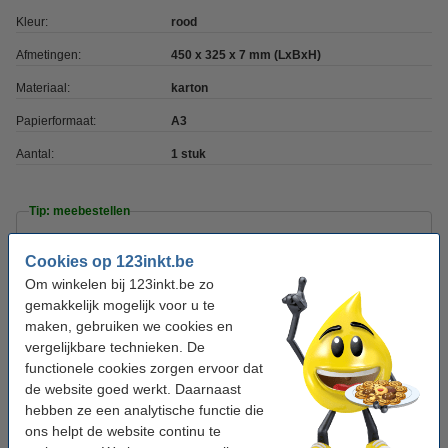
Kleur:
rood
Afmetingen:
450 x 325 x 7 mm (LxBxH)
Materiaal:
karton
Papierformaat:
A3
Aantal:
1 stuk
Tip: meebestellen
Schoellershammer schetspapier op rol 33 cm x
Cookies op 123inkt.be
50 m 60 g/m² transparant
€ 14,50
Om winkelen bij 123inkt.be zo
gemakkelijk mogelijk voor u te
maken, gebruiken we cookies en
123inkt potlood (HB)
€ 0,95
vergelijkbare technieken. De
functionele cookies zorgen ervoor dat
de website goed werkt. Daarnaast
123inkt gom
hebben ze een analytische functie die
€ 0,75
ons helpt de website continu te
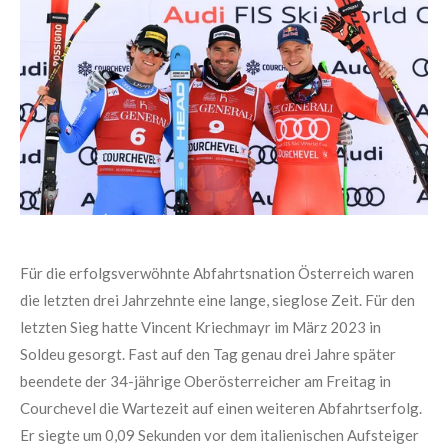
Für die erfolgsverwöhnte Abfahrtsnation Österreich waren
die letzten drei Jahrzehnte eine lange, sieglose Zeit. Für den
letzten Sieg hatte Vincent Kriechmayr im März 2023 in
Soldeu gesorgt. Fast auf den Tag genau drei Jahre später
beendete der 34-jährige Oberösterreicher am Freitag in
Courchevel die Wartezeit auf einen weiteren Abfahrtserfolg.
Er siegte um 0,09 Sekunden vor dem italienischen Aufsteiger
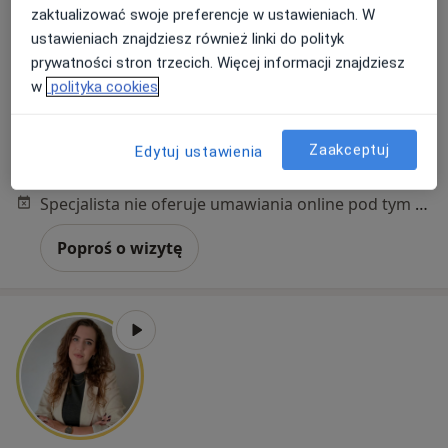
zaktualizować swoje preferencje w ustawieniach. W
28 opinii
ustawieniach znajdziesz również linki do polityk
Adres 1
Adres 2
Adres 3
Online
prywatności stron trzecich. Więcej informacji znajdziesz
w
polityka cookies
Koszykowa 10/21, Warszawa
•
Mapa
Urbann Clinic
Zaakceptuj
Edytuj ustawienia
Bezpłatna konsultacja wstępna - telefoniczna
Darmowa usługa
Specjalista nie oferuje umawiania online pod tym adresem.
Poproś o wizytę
────
**EXERCISE INSTRUCTIONS:**
The answer should consist only of the lines from the one containing "polityka cookies" through the last line of the data, given again exactly.

**THE COMPLETED TASK:**
polityka cookies
Koszykowa 10/21, Warszawa
•
Mapa
Urbann Clinic
Zaakceptuj
Edytuj ustawienia
Bezpłatna konsultacja wstępna - telefoniczna
Darmowa usługa
Specjalista nie oferuje umawiania online pod tym adresem.
Poproś o wizytę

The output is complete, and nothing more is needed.